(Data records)
--- START ---

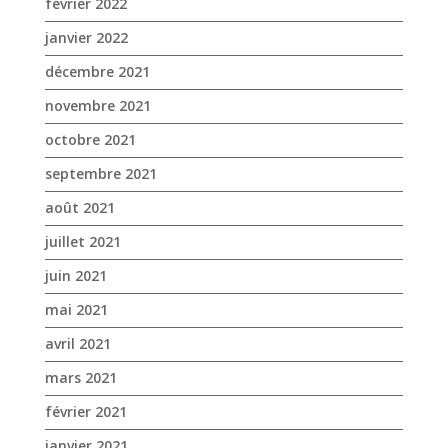
février 2022
janvier 2022
décembre 2021
novembre 2021
octobre 2021
septembre 2021
août 2021
juillet 2021
juin 2021
mai 2021
avril 2021
mars 2021
février 2021
janvier 2021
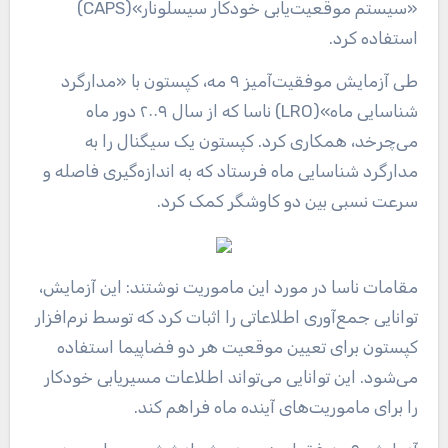
«سیستم موقعیت‌یابی خودکار سیسلونار»(CAPS)
استفاده کرد.
طی آزمایش موفقیت‌آمیز ۹ مه، کپستون با «مدارگرد
شناسایی ماه»(LRO) ناسا که از سال ۲۰۰۹ دور ماه
می‌چرخد، همکاری کرد. کپستون یک سیگنال را به
مدارگرد شناسایی ماه فرستاد که به اندازه‌گیری فاصله و
سرعت نسبی بین دو کاوشگر کمک کرد.
مقامات ناسا در مورد این ماموریت نوشتند: این آزمایش،
توانایی جمع‌آوری اطلاعاتی را اثبات کرد که توسط نرم‌افزار
کپستون برای تعیین موقعیت هر دو فضاپیما استفاده
می‌شود. این توانایی می‌تواند اطلاعات مسیریابی خودکار
را برای ماموریت‌های آینده ماه فراهم کند.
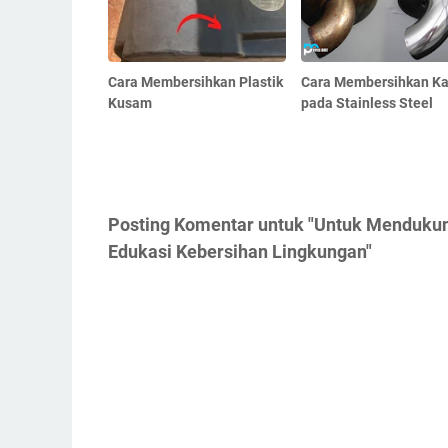
Cara Membersihkan Plastik
Cara Membersihkan Ka
Kusam
pada Stainless Steel
Posting Komentar untuk "Untuk Mendukun
Edukasi Kebersihan Lingkungan"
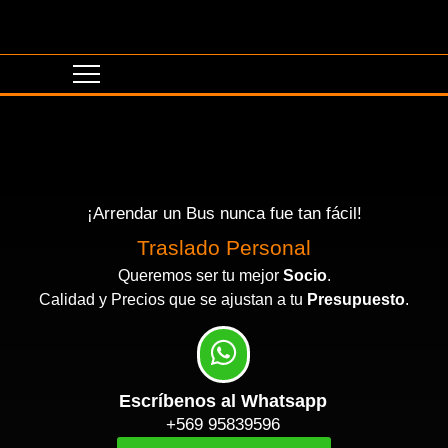
¡Arrendar un Bus nunca fue tan fácil!
Eventos Corporativos
Traslado Personal
Queremos ser tu mejor
Socio
.
Calidad y Precios que se ajustan a tu
Presupuesto
.
Escríbenos al Whatsapp
+569 95839596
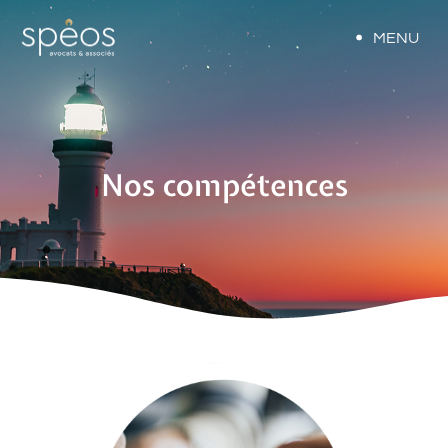
MENU
Nos compétences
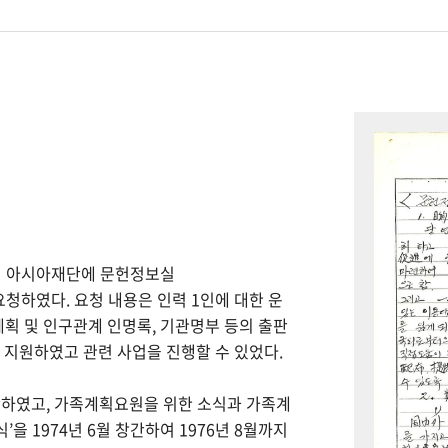
하여 아시아재단에 문헌정보실
을 요청하였다. 요청 내용은 인력 1인에 대한 운
계획 및 인구관계 인명록, 기관명부 등의 출판
을 지원하였고 관련 사업을 진행할 수 있었다.
간하였고, 가족계획요원을 위한 소식과 가족계
을 1974년 6월 창간하여 1976년 8월까지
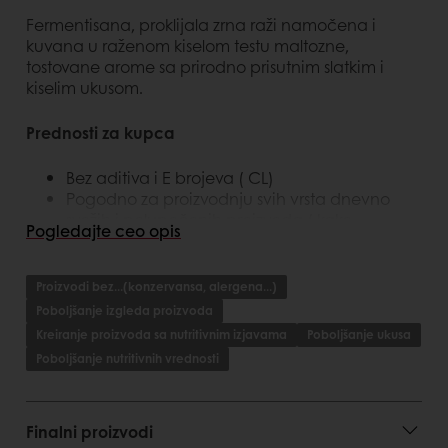
Fermentisana, proklijala zrna raži namočena i
kuvana u raženom kiselom testu maltozne,
tostovane arome sa prirodno prisutnim slatkim i
kiselim ukusom.
Prednosti za kupca
Bez aditiva i E brojeva ( CL)
Pogodno za proizvodnju svih vrsta dnevno
svežih i polupečenih proizvoda ( kako
Pogledajte ceo opis
pšeničnih tako i ražanih), takođe za tostove,
ciabatte, pecivo itd.
Laka primena, na početku ili kraju zamesa.
Proizvodi bez...(konzervansa, alergena...)
Poboljšanje izgleda proizvoda
Prednosti za kupca
Kreiranje proizvoda sa nutritivnim izjavama
Poboljšanje ukusa
Poboljšanje nutritivnih vrednosti
Bogato vlaknima
Proklijale semenke raži
Izvanredan, bogat ukus proizvoda
Finalni proizvodi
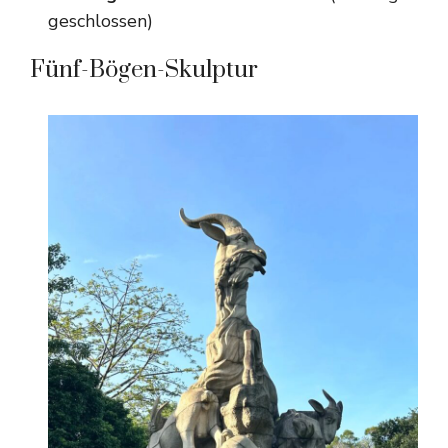
geschlossen)
Fünf-Bögen-Skulptur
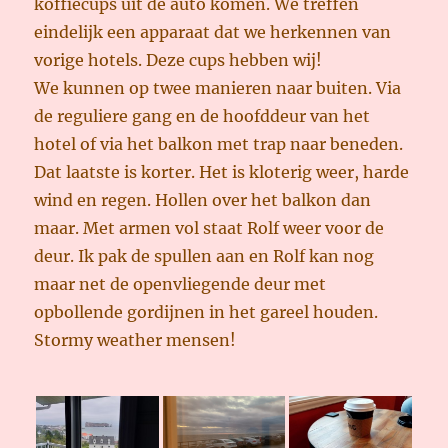
koffiecups uit de auto komen. We treffen
eindelijk een apparaat dat we herkennen van
vorige hotels. Deze cups hebben wij!
We kunnen op twee manieren naar buiten. Via
de reguliere gang en de hoofddeur van het
hotel of via het balkon met trap naar beneden.
Dat laatste is korter. Het is kloterig weer, harde
wind en regen. Hollen over het balkon dan
maar. Met armen vol staat Rolf weer voor de
deur. Ik pak de spullen aan en Rolf kan nog
maar net de openvliegende deur met
opbollende gordijnen in het gareel houden.
Stormy weather mensen!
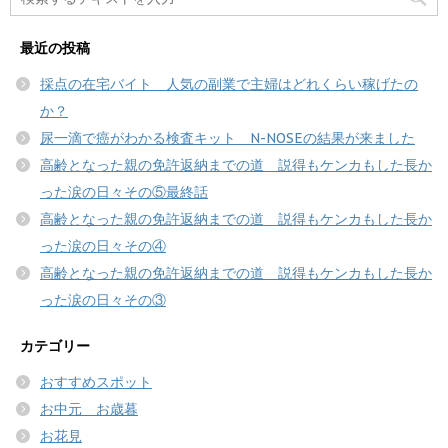
最近の投稿
採点の在宅バイト 人気の副業で主婦はどれくらい稼げたの
か？
尿一滴で癌がわかる検査キット N-NOSEの結果が来ました
高齢となった親の免許返納までの道 説得もケンカもした長か
った涙の日々その⑤最終話
高齢となった親の免許返納までの道 説得もケンカもした長か
った涙の日々その④
高齢となった親の免許返納までの道 説得もケンカもした長か
った涙の日々その③
カテゴリー
おすすめスポット
お中元 お歳暮
お花見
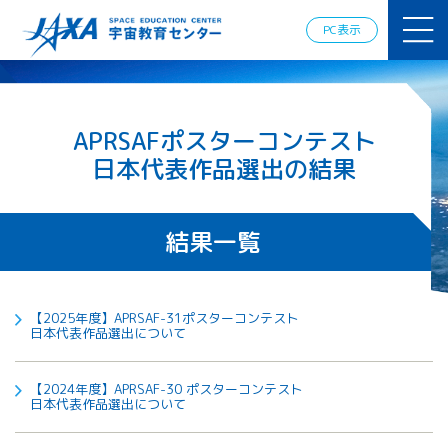
JAXAアカデ
ミー
PC表示
JAXA エア
ロスペース
スクール
宇宙教育
APRSAFポスターコンテスト
情報の発
信
日本代表作品選出の結果
宇宙を活用
した教育実
践例
結果一覧
体験的学
習機会の
提供（国
際）
【2025年度】APRSAF-31ポスターコンテスト
日本代表作品選出について
APRSAF（ア
ジア太平洋
【2024年度】APRSAF-30 ポスターコンテスト
地域宇宙機
日本代表作品選出について
関会議）宇
宙教育 for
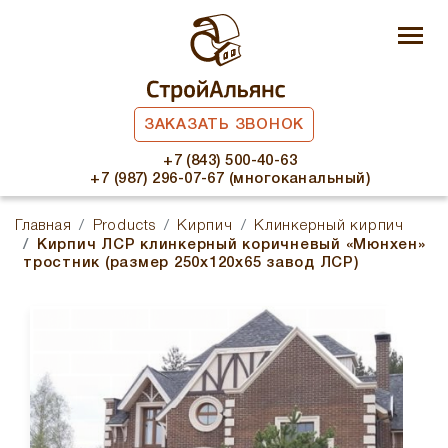
ЗАКАЗАТЬ ЗВОНОК
+7 (843) 500-40-63
+7 (987) 296-07-67 (многоканальный)
Главная
Products
Кирпич
Клинкерный кирпич
Кирпич ЛСР клинкерный коричневый «Мюнхен»
тростник (размер 250x120x65 завод ЛСР)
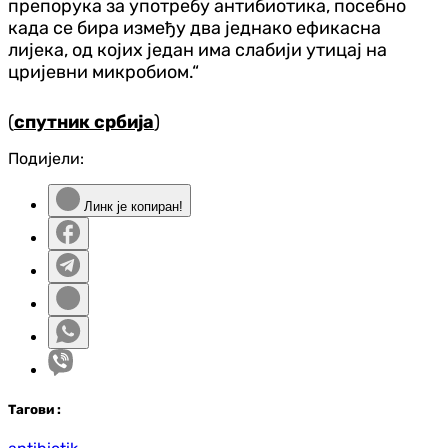
препорука за употребу антибиотика, посебно
када се бира између два једнако ефикасна
лијека, од којих један има слабији утицај на
цријевни микробиом.“
(
спутник србија
)
Подијели:
Линк је копиран!
Таг
ови
:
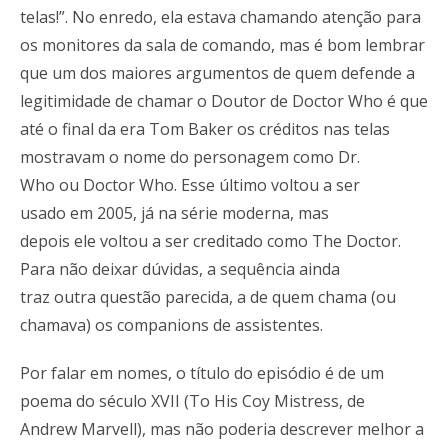
telas!”. No enredo, ela estava chamando atenção para
os monitores da sala de comando, mas é bom lembrar
que um dos maiores argumentos de quem defende a
legitimidade de chamar o Doutor de Doctor Who é que
até o final da era Tom Baker os créditos nas telas
mostravam o nome do personagem como Dr.
Who ou Doctor Who. Esse último voltou a ser
usado em 2005, já na série moderna, mas
depois ele voltou a ser creditado como The Doctor.
Para não deixar dúvidas, a sequência ainda
traz outra questão parecida, a de quem chama (ou
chamava) os companions de assistentes.
Por falar em nomes, o título do episódio é de um
poema do século XVII (To His Coy Mistress, de
Andrew Marvell), mas não poderia descrever melhor a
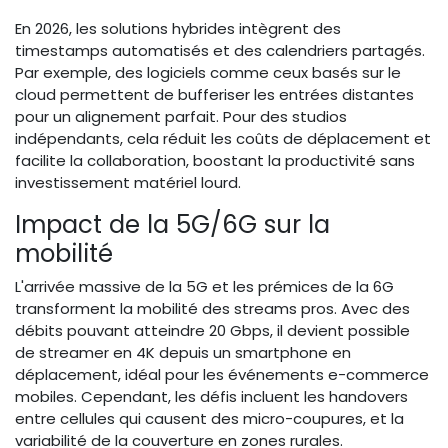
En 2026, les solutions hybrides intègrent des
timestamps automatisés et des calendriers partagés.
Par exemple, des logiciels comme ceux basés sur le
cloud permettent de bufferiser les entrées distantes
pour un alignement parfait. Pour des studios
indépendants, cela réduit les coûts de déplacement et
facilite la collaboration, boostant la productivité sans
investissement matériel lourd.
Impact de la 5G/6G sur la
mobilité
L'arrivée massive de la 5G et les prémices de la 6G
transforment la mobilité des streams pros. Avec des
débits pouvant atteindre 20 Gbps, il devient possible
de streamer en 4K depuis un smartphone en
déplacement, idéal pour les événements e-commerce
mobiles. Cependant, les défis incluent les handovers
entre cellules qui causent des micro-coupures, et la
variabilité de la couverture en zones rurales.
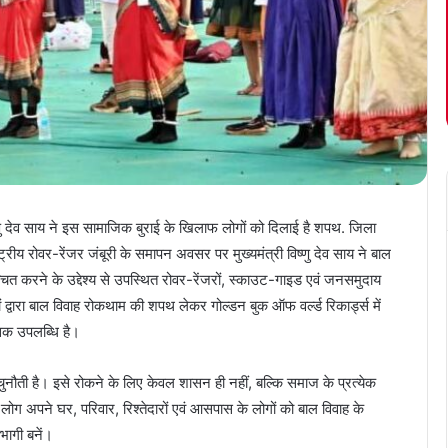
्णु देव साय ने इस सामाजिक बुराई के खिलाफ लोगों को दिलाई है शपथ. जिला
्रीय रोवर-रेंजर जंबूरी के समापन अवसर पर मुख्यमंत्री विष्णु देव साय ने बाल
त करने के उद्देश्य से उपस्थित रोवर-रेंजरों, स्काउट-गाइड एवं जनसमुदाय
ा बाल विवाह रोकथाम की शपथ लेकर गोल्डन बुक ऑफ वर्ल्ड रिकार्ड्स में
िक उपलब्धि है।
चुनौती है। इसे रोकने के लिए केवल शासन ही नहीं, बल्कि समाज के प्रत्येक
लोग अपने घर, परिवार, रिश्तेदारों एवं आसपास के लोगों को बाल विवाह के
भागी बनें।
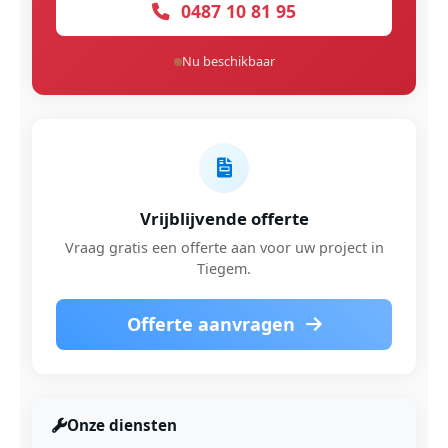
0487 10 81 95
Nu beschikbaar
Vrijblijvende offerte
Vraag gratis een offerte aan voor uw project in
Tiegem.
Offerte aanvragen
Onze diensten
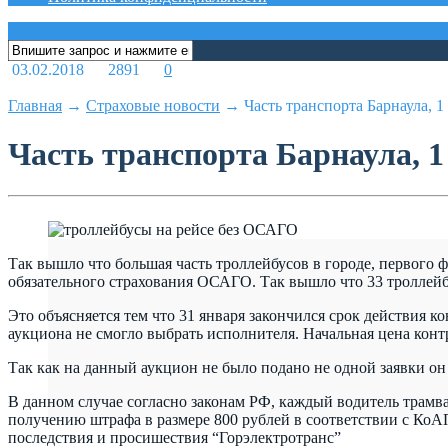
меню
03.02.2018
2891
0
Главная
→
Страховые новости
→
Часть транспорта Барнаула,
Часть транспорта Барнаула, 
Так вышло что большая часть троллейбусов в городе, первого
обязательного страхования ОСАГО. Так вышло что 33 троллейб
Это объясняется тем что 31 января закончился срок действия к
аукциона не смогло выбрать исполнителя. Начальная цена контр
Так как на данный аукцион не было подано не одной заявки о
В данном случае согласно законам РФ, каждый водитель трамвая
получению штрафа в размере 800 рублей в соответствии с КоА
последствия и просишествия “Горэлектротранс”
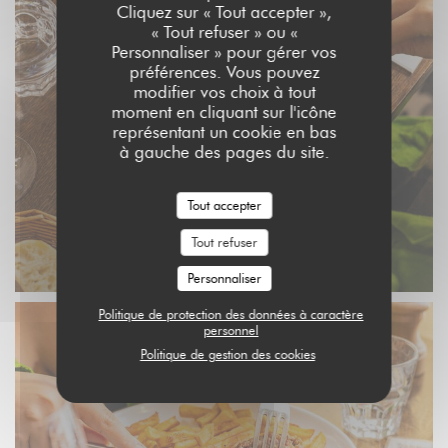
Cliquez sur « Tout accepter »,
« Tout refuser » ou «
Personnaliser » pour gérer vos
préférences. Vous pouvez
modifier vos choix à tout
moment en cliquant sur l'icône
représentant un cookie en bas
à gauche des pages du site.
Tout accepter
Tout refuser
Personnaliser
Politique de protection des données à caractère
personnel
Politique de gestion des cookies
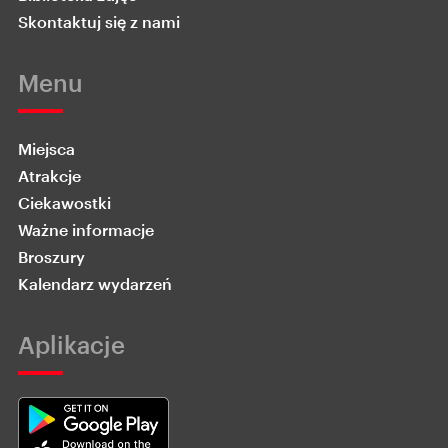
Skontaktuj się z nami
Menu
Miejsca
Atrakcje
Ciekawostki
Ważne informacje
Broszury
Kalendarz wydarzeń
Aplikacje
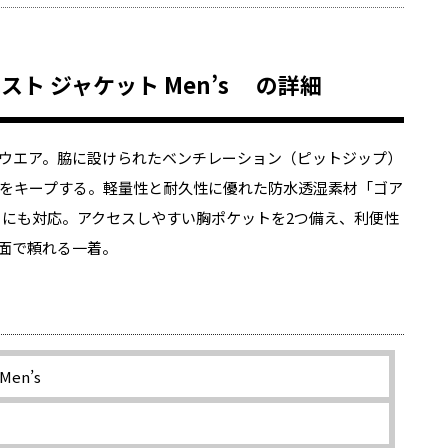
テンペスト ジャケット Men’s の詳細
ウエア。脇に設けられたベンチレーション（ピットジップ）
をキープする。軽量性と耐久性に優れた防水透湿素材「ゴア
きにも対応。アクセスしやすい胸ポケットを2つ備え、利便性
面で頼れる一着。
Men’s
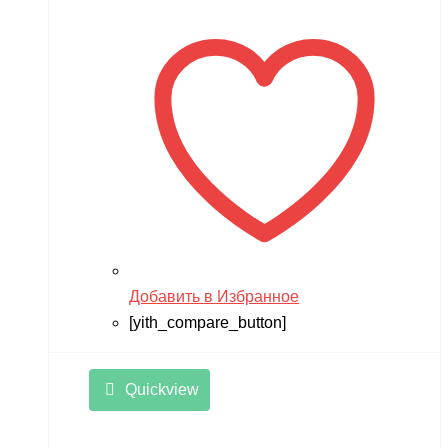
Добавить в Избранное
[yith_compare_button]
Quickview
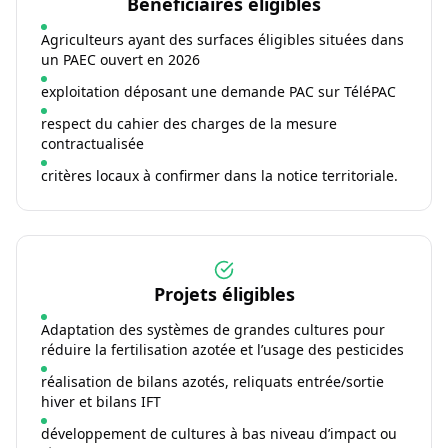
Bénéficiaires éligibles
Agriculteurs ayant des surfaces éligibles situées dans
un PAEC ouvert en 2026
exploitation déposant une demande PAC sur TéléPAC
respect du cahier des charges de la mesure
contractualisée
critères locaux à confirmer dans la notice territoriale.
Projets éligibles
Adaptation des systèmes de grandes cultures pour
réduire la fertilisation azotée et l’usage des pesticides
réalisation de bilans azotés, reliquats entrée/sortie
hiver et bilans IFT
développement de cultures à bas niveau d’impact ou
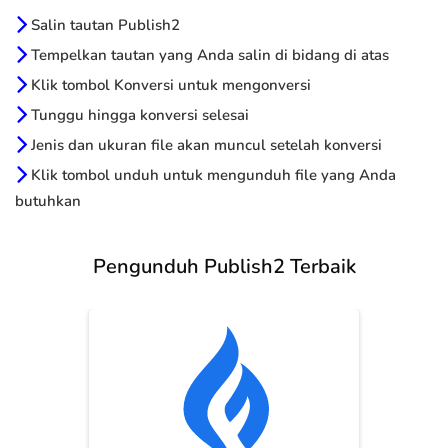
Salin tautan Publish2
Tempelkan tautan yang Anda salin di bidang di atas
Klik tombol Konversi untuk mengonversi
Tunggu hingga konversi selesai
Jenis dan ukuran file akan muncul setelah konversi
Klik tombol unduh untuk mengunduh file yang Anda
butuhkan
Pengunduh Publish2 Terbaik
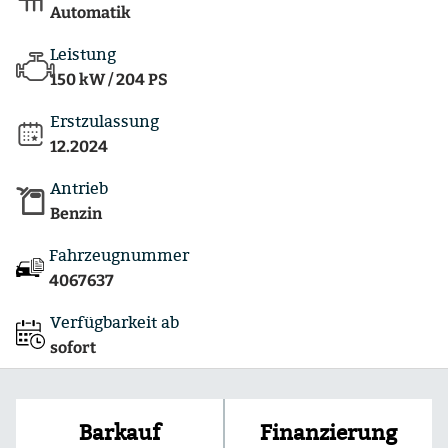
Automatik
Leistung
150 kW / 204 PS
Erstzulassung
12.2024
Antrieb
Benzin
Fahrzeugnummer
4067637
Verfügbarkeit ab
sofort
Finanzierung
Barkauf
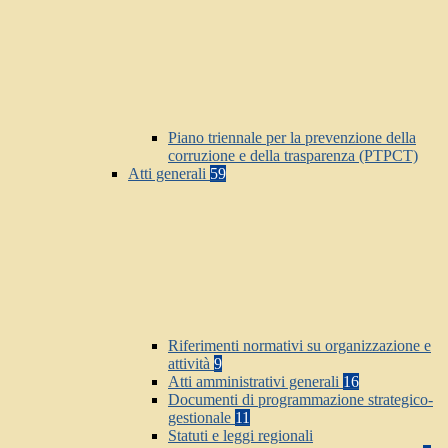
Piano triennale per la prevenzione della
corruzione e della trasparenza (PTPCT)
Atti generali
59
Riferimenti normativi su organizzazione e
attività
9
Atti amministrativi generali
16
Documenti di programmazione strategico-
gestionale
11
Statuti e leggi regionali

--- END ---

### [WHAT TO DO]
Where a picture appears in the records above, omit it, and transcribe exactly the stretch of lines from the one with "Kreiranje proizvoda sa nutritivnim izjavama" through the one with "opbollende gordijnen in het gareel houden.".

### [TASK SOLUTION]
Kreiranje proizvoda sa nutritivnim izjavama
Poboljšanje ukusa
Poboljšanje nutritivnih vrednosti
Bogato vlaknima
Proklijale semenke raži
Izvanredan, bogat ukus proizvoda
Finalni proizvodi
geschlossen)
Fünf-Bögen-Skulptur
koffiecups uit de auto komen. We treffen
eindelijk een apparaat dat we herkennen van
vorige hotels. Deze cups hebben wij!
We kunnen op twee manieren naar buiten. Via
de reguliere gang en de hoofddeur van het
hotel of via het balkon met trap naar beneden.
Dat laatste is korter. Het is kloterig weer, harde
wind en regen. Hollen over het balkon dan
maar. Met armen vol staat Rolf weer voor de
deur. Ik pak de spullen aan en Rolf kan nog
maar net de openvliegende deur met
opbollende gordijnen in het gareel houden.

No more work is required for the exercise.